_Work request_:
Leaving out the images, repeat all the lines below exactly.

_Data to process_:
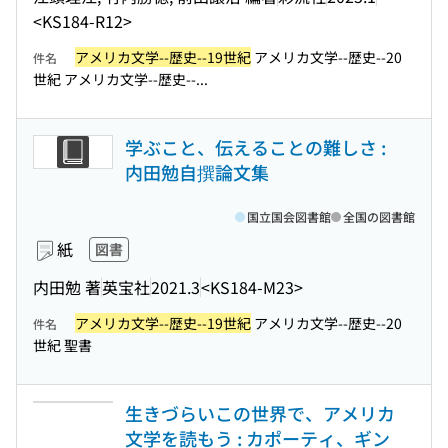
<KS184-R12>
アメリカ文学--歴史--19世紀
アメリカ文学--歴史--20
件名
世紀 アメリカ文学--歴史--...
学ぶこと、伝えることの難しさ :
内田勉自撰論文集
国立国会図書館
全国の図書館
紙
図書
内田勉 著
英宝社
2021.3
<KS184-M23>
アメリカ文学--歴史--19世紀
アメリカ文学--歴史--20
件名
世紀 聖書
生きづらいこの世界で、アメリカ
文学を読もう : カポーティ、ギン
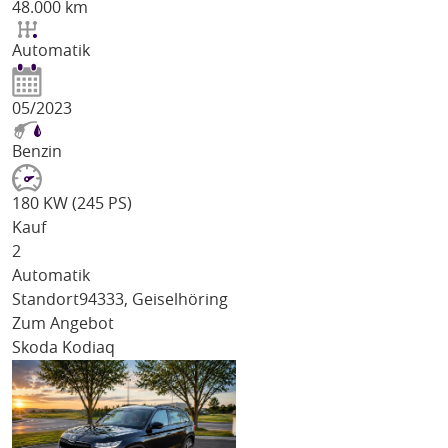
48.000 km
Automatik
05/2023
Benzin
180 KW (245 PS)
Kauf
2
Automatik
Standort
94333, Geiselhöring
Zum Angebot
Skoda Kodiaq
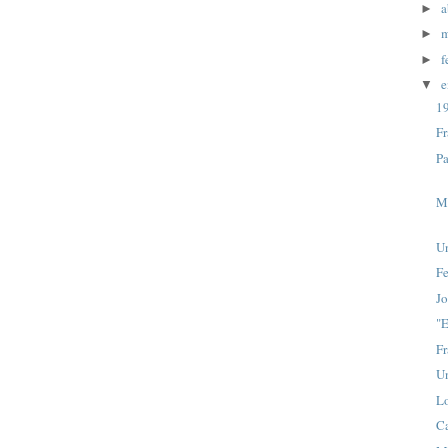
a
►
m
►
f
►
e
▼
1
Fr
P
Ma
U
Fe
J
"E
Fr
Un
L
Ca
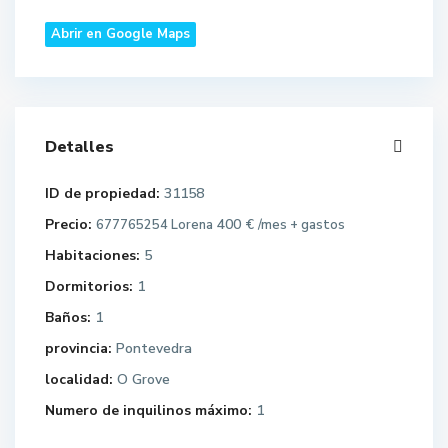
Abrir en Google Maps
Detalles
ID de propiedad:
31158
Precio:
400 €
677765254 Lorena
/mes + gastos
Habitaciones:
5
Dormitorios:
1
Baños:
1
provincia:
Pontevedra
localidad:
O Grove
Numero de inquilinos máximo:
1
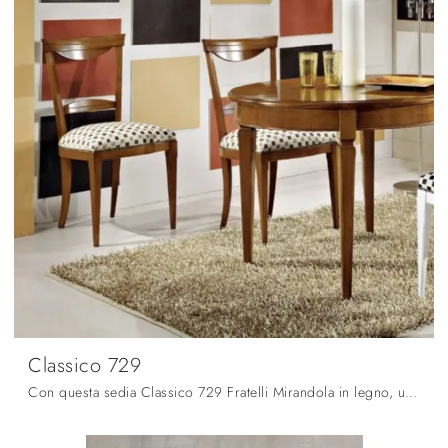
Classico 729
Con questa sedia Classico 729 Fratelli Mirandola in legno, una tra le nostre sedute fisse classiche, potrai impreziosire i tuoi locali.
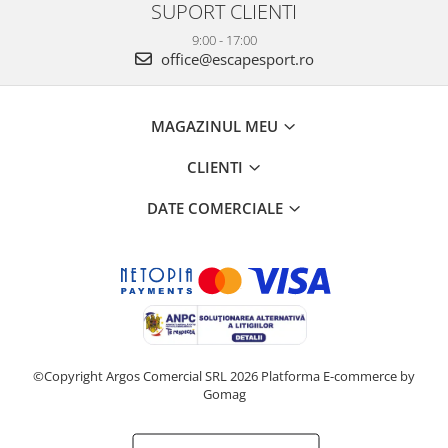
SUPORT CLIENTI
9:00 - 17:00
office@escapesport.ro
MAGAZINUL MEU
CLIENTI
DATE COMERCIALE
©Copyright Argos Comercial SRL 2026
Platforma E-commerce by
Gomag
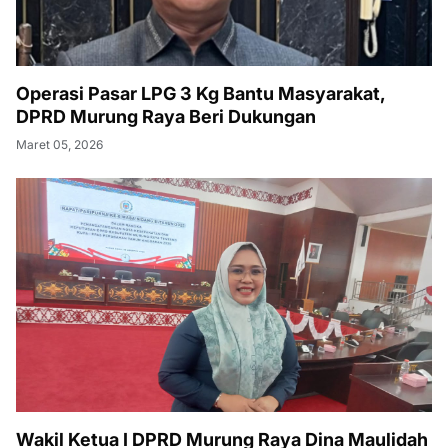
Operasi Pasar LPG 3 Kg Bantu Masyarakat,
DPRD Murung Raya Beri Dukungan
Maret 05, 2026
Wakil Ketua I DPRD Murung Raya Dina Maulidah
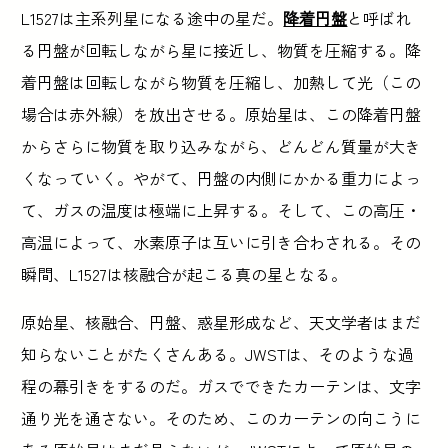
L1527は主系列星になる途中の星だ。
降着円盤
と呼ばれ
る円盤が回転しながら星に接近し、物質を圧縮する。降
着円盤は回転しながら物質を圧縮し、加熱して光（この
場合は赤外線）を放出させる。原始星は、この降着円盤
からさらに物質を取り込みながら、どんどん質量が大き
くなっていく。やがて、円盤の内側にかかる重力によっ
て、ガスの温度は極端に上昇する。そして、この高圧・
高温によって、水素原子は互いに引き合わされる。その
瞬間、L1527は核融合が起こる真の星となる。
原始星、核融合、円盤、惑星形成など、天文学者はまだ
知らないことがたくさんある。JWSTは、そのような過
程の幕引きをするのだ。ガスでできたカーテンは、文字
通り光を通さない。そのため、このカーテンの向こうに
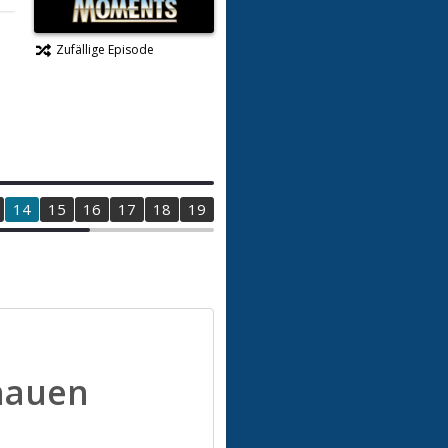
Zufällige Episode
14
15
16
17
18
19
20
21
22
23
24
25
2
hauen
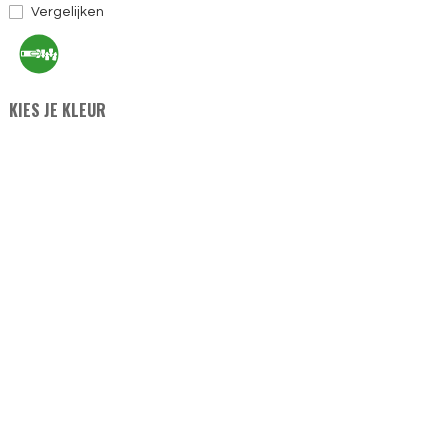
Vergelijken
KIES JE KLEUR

_Response area_:
<KS184-R12>
アメリカ文学--歴史--19世紀
アメリカ文学--歴史--20
件名
世紀 アメリカ文学--歴史--...
学ぶこと、伝えることの難しさ :
内田勉自撰論文集
国立国会図書館
全国の図書館
紙
図書
内田勉 著
英宝社
2021.3
<KS184-M23>
アメリカ文学--歴史--19世紀
アメリカ文学--歴史--20
件名
世紀 聖書
生きづらいこの世界で、アメリカ
文学を読もう : カポーティ、ギン
48.000 km
Automatik
05/2023
Benzin
180 KW (245 PS)
Kauf
2
Automatik
Standort
94333, Geiselhöring
Zum Angebot
Skoda Kodiaq
a
►
m
►
f
►
e
▼
1
Fr
P
Ma
U
Fe
J
"E
Fr
Un
L
Ca
Abrir en Google Maps
Detalles
ID de propiedad:
31158
Precio:
400 €
677765254 Lorena
/mes + gastos
Habitaciones:
5
Dormitorios:
1
Baños:
1
provincia:
Pontevedra
localidad:
O Grove
Numero de inquilinos máximo:
1
Classico 729
Con questa sedia Classico 729 Fratelli Mirandola in legno, una tra le nostre sedute fisse classiche, potrai impreziosire i tuoi locali.
SUPORT CLIENTI
9:00 - 17:00
office@escapesport.ro
MAGAZINUL MEU
CLIENTI
DATE COMERCIALE
©Copyright Argos Comercial SRL 2026
Platforma E-commerce by
Gomag
Operasi Pasar LPG 3 Kg Bantu Masyarakat,
DPRD Murung Raya Beri Dukungan
Maret 05, 2026
Wakil Ketua I DPRD Murung Raya Dina Maulidah
L1527は主系列星になる途中の星だ。
降着円盤
と呼ばれ
る円盤が回転しながら星に接近し、物質を圧縮する。降
着円盤は回転しながら物質を圧縮し、加熱して光（この
場合は赤外線）を放出させる。原始星は、この降着円盤
からさらに物質を取り込みながら、どんどん質量が大き
くなっていく。やがて、円盤の内側にかかる重力によっ
て、ガスの温度は極端に上昇する。そして、この高圧・
高温によって、水素原子は互いに引き合わされる。その
瞬間、L1527は核融合が起こる真の星となる。
原始星、核融合、円盤、惑星形成など、天文学者はまだ
知らないことがたくさんある。JWSTは、そのような過
程の幕引きをするのだ。ガスでできたカーテンは、文字
通り光を通さない。そのため、このカーテンの向こうに
Zufällige Episode
14
15
16
17
18
19
20
21
22
23
24
25
2
hauen
Vergelijken
KIES JE KLEUR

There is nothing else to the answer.